== WHAT YOU WILL DO ==
Return exactly the lines that run from the one with "繁體中文 (1274, 20)" to the last line of the entries below, both included, and nothing else.

[Start of Attachment]

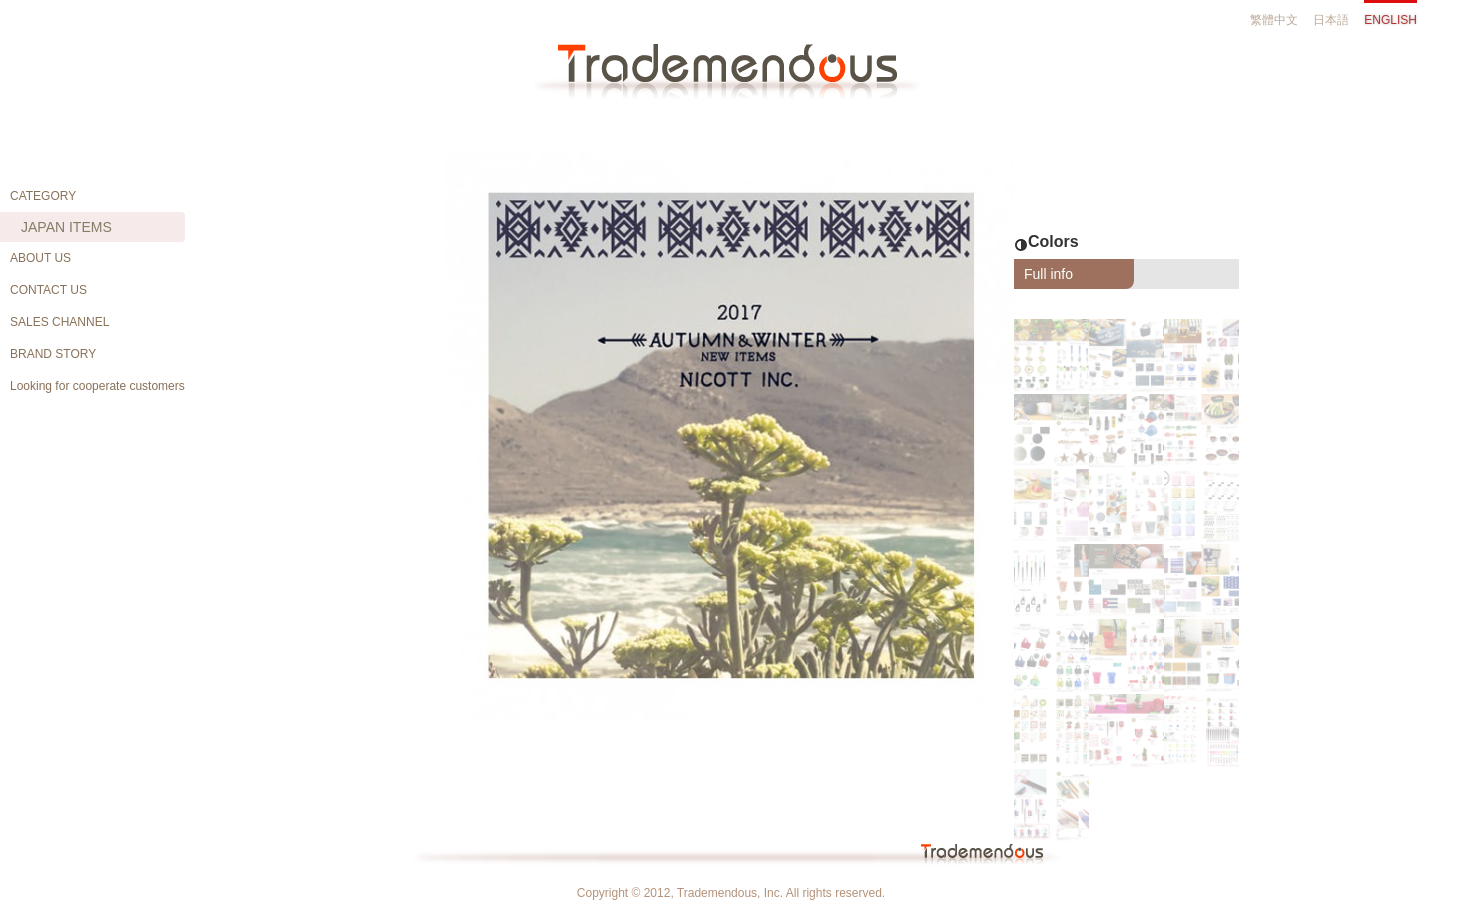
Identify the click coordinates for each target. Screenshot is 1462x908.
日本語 (1331, 20)
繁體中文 (1274, 20)
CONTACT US (48, 290)
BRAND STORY (53, 354)
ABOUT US (40, 258)
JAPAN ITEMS (66, 227)
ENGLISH (1390, 20)
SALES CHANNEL (59, 322)
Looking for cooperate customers (97, 386)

[End of Attachment]

== SOLUTION FOR THIS PROBLEM ==
繁體中文 (1274, 20)
CONTACT US (48, 290)
BRAND STORY (53, 354)
ABOUT US (40, 258)
JAPAN ITEMS (66, 227)
ENGLISH (1390, 20)
SALES CHANNEL (59, 322)
Looking for cooperate customers (97, 386)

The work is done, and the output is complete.